Files
Redflag/docs/historical/OPTION_B_IMPLEMENTATION_PLAN.md

432 lines
11 KiB
Markdown

# Option B: Remove scan_updates - Complete Implementation Plan
**Date**: December 22, 2025
**Version**: v0.1.28
**Objective**: Remove monolithic scan_updates, enforce individual subsystem scanning
---
## Executive Summary
Remove the old `scan_updates` command type entirely. Enforce use of individual subsystem scans (`scan_dnf`, `scan_apt`, `scan_docker`, etc.) across the entire stack.
**Impact**: Breaking change requiring frontend updates
**Benefit**: Eliminates confusion, forces explicit subsystem selection
---
## Phase 1: Remove Server Endpoint (10 minutes)
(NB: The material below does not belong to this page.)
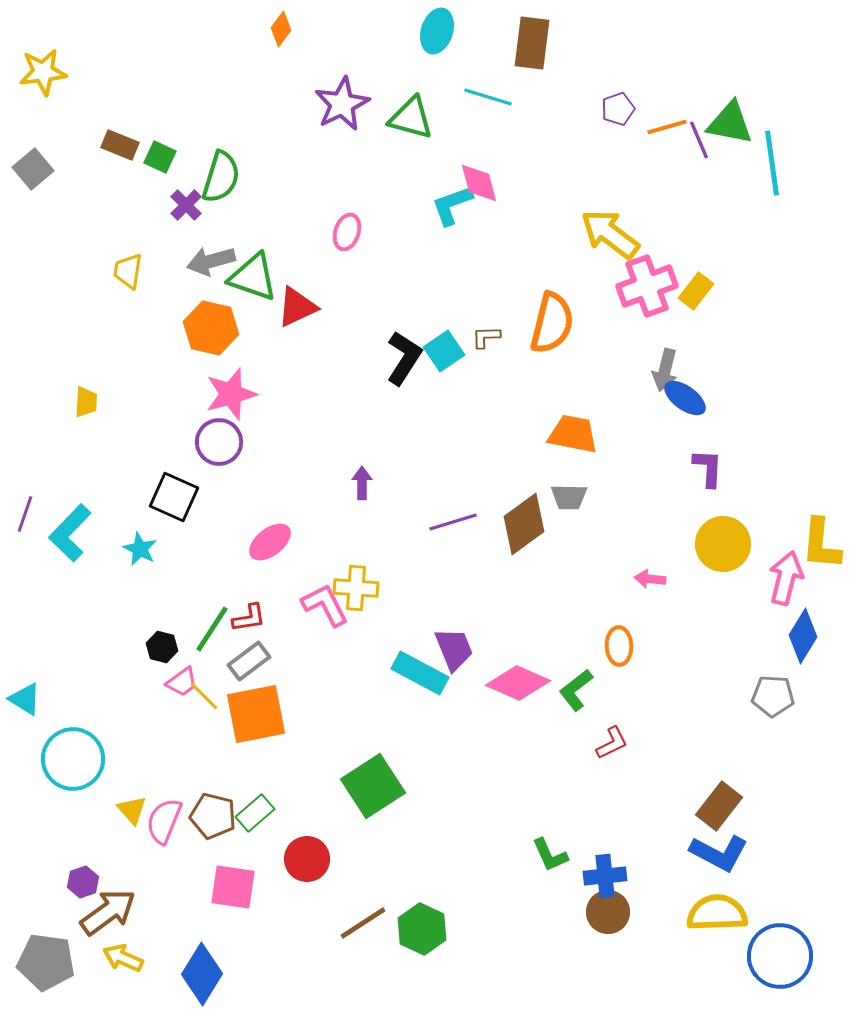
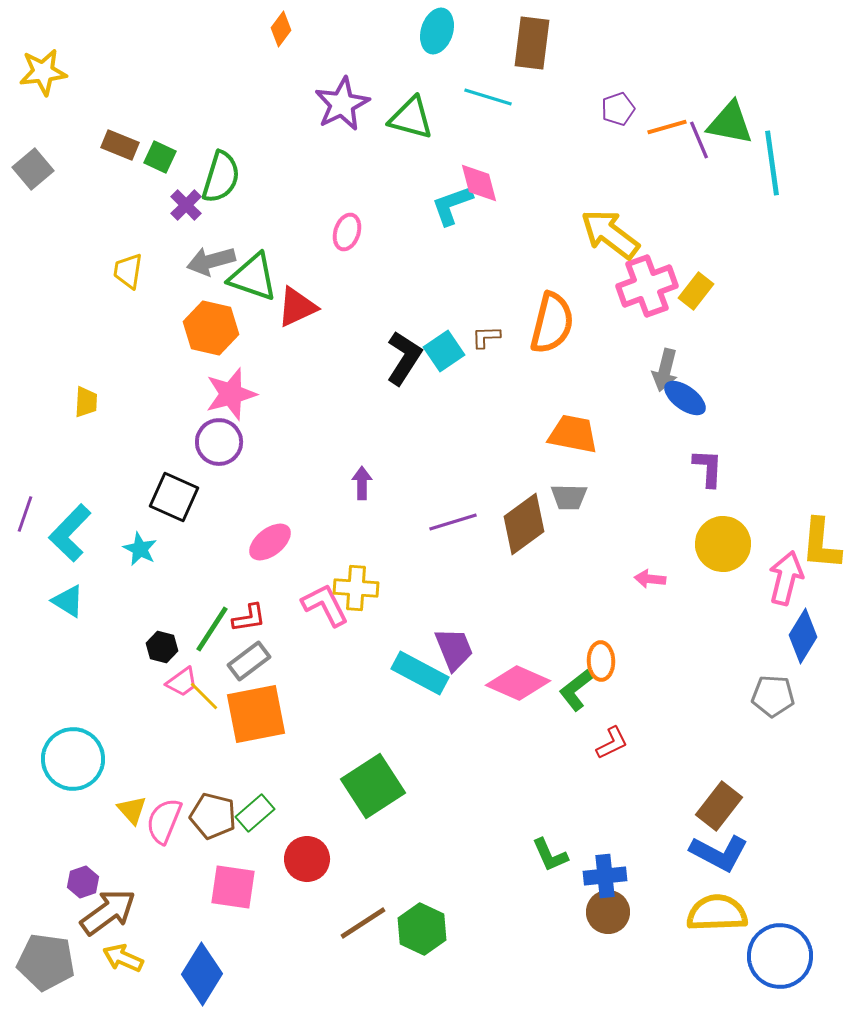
orange ellipse at (619, 646): moved 18 px left, 15 px down
cyan triangle at (25, 699): moved 43 px right, 98 px up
### 1.1 Delete TriggerScan Handler
**File**: `aggregator-server/internal/api/handlers/agents.go:744-776`
```go
// DELETE ENTIRE FUNCTION (lines 744-776)
// Function: TriggerScan(c *gin.Context)
// Purpose: Creates monolithic scan_updates command
// Remove from file:
func (h *AgentHandler) TriggerScan(c *gin.Context) {
var req struct {
AgentIDs []uuid.UUID `json:"agent_ids" binding:"required"`
}
if err := c.ShouldBindJSON(&req); err != nil {
c.JSON(http.StatusBadRequest, gin.H{"error": "Invalid request"})
return
}
// ... rest of function ...
}
```
### 1.2 Remove Route Registration
**File**: `aggregator-server/cmd/server/main.go:484`
```go
// REMOVE THIS LINE:
dashboard.POST("/agents/:id/scan", agentHandler.TriggerScan)
// Verify no other routes reference TriggerScan
// Search: grep -r "TriggerScan" aggregator-server/
```
---
## Phase 2: Fix Docker Handler Command Type (2 minutes)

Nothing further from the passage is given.